Connections to Your Life:

  • "Which of these foods do we eat at home?"
  • "Have you seen any of these in the grocery store? Does it look different here?"
  • "What surprised you the most?"

Post-Trip Processing

On the Drive Home

Open-ended conversation (don't quiz β€” just talk):

  • "What was your favorite part?"
  • "What was the most surprising thing?"
  • "Would you want to be a farmer? Why or why not?"
  • "What's one thing you want to remember from today?"

That Evening or the Next Day

Complete the observation journal. Draw pictures of what they remember. Write (or dictate) descriptions. Attach any photos you printed or display them together on screen.

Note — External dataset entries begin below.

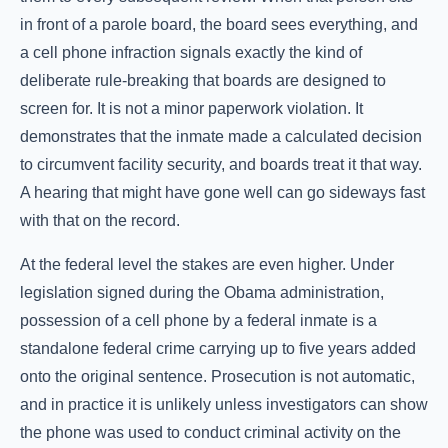
in front of a parole board, the board sees everything, and
a cell phone infraction signals exactly the kind of
deliberate rule-breaking that boards are designed to
screen for. It is not a minor paperwork violation. It
demonstrates that the inmate made a calculated decision
to circumvent facility security, and boards treat it that way.
A hearing that might have gone well can go sideways fast
with that on the record.
At the federal level the stakes are even higher. Under
legislation signed during the Obama administration,
possession of a cell phone by a federal inmate is a
standalone federal crime carrying up to five years added
onto the original sentence. Prosecution is not automatic,
and in practice it is unlikely unless investigators can show
the phone was used to conduct criminal activity on the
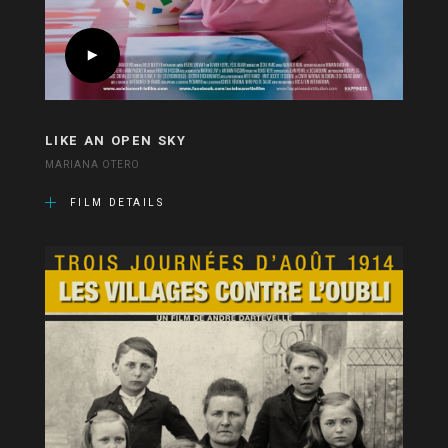
LIKE AN OPEN SKY
MARIANA OTERO
FILM DETAILS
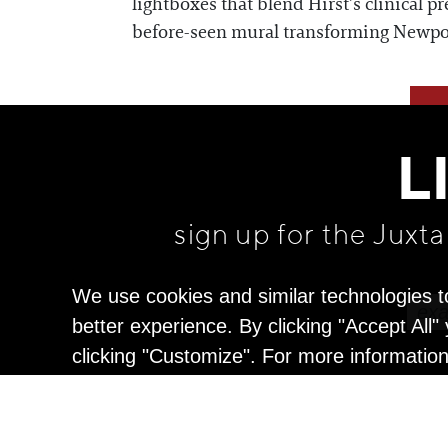
lightboxes that blend Hirst’s clinical p
before-seen mural transforming Newport 
L
sign up for the Juxt
We use cookies and similar technologies t
better experience. By clicking "Accept All
clicking "Customize". For more informatio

Cook with farm food. If you bought anything from the farm stand, prepare it together that evening. The connection from "I saw where this grew" to "now I'm eating it" is the whole point.

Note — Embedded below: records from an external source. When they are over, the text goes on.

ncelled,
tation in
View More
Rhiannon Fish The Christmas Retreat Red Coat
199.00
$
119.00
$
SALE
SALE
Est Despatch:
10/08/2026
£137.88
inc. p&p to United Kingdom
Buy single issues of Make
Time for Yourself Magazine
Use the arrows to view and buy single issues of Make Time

Write a thank-you. If the farmer gave a personal tour, help your child write or draw a thank-you card. Mail it. Farmers rarely hear from the families they feed.

The Following Week

Connect to other learning:

  • "Remember in our Where Does Food Come From lesson, we traced our sandwich back to farms? Now you've BEEN to one of those farms."
  • "Remember our garden project? How is our garden similar to the farm? How is it different?"

Weather & Season Notes

  • Spring: Baby animals, planting season, muddy fields. Bring boots.
  • Summer: Peak growing season, pick-your-own berries and vegetables, hot β€” bring sun protection and extra water.
  • Fall: Harvest season, apple and pumpkin picking, gorgeous colors, comfortable temperatures. This is the most popular farm visit season for good reason.
  • Winter: Many farms are quiet, but some offer tours of barns, winter crops (greenhouse farms), or maple sugaring (late winter in the Northeast).

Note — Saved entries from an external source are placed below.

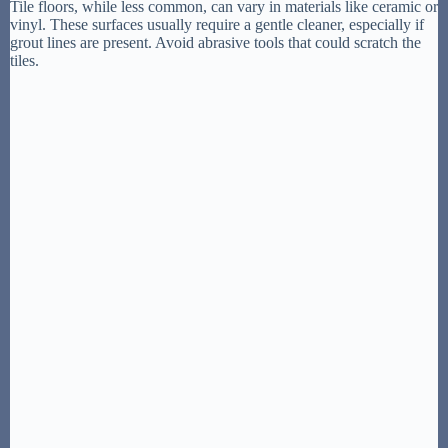
Tile floors, while less common, can vary in materials like ceramic or
vinyl. These surfaces usually require a gentle cleaner, especially if
grout lines are present. Avoid abrasive tools that could scratch the
tiles.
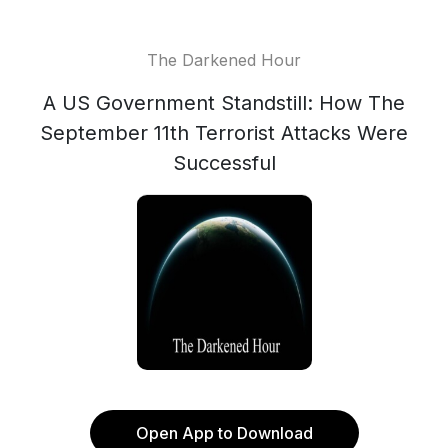
The Darkened Hour
A US Government Standstill: How The
September 11th Terrorist Attacks Were
Successful
Open App to Download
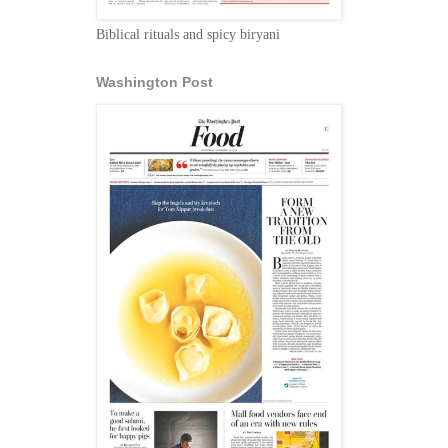
Biblical rituals and spicy biryani
Washington Post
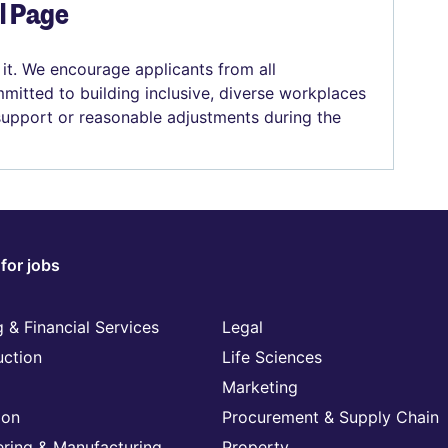
el Page
 it. We encourage applicants from all
mitted to building inclusive, diverse workplaces
 support or reasonable adjustments during the
for jobs
 & Financial Services
Legal
uction
Life Sciences
Marketing
ion
Procurement & Supply Chain
ering & Manufacturing
Property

Rain plan: Light rain is fine on a farm β€” that's when farmers work too. Heavy rain or thunderstorms: reschedule. Mud is inevitable on most farms β€” embrace it.

Safety Notes

  • Animals: Even friendly farm animals can bite, kick, or step on small feet. Children should approach calmly, extend a flat hand for sniffing (not fingers), and back away if the animal seems agitated. Wash hands thoroughly after touching animals.
  • Allergies: Farms have hay, pollen, animal dander, and dust. If your child has allergies, bring medication and plan for exposure.
  • Sun and heat: Farms offer little shade. Hat, sunscreen, and frequent water breaks are essential in warm weather.
  • Terrain: Farm paths are uneven. Closed-toe shoes are mandatory β€” no sandals. Watch for holes, roots, and equipment.
  • Farm equipment: Keep children away from tractors, machinery, and tools unless the farmer explicitly invites interaction. Even parked equipment can be dangerous.
  • Food safety: Don't eat unwashed produce directly from the field. Wash or wipe everything first.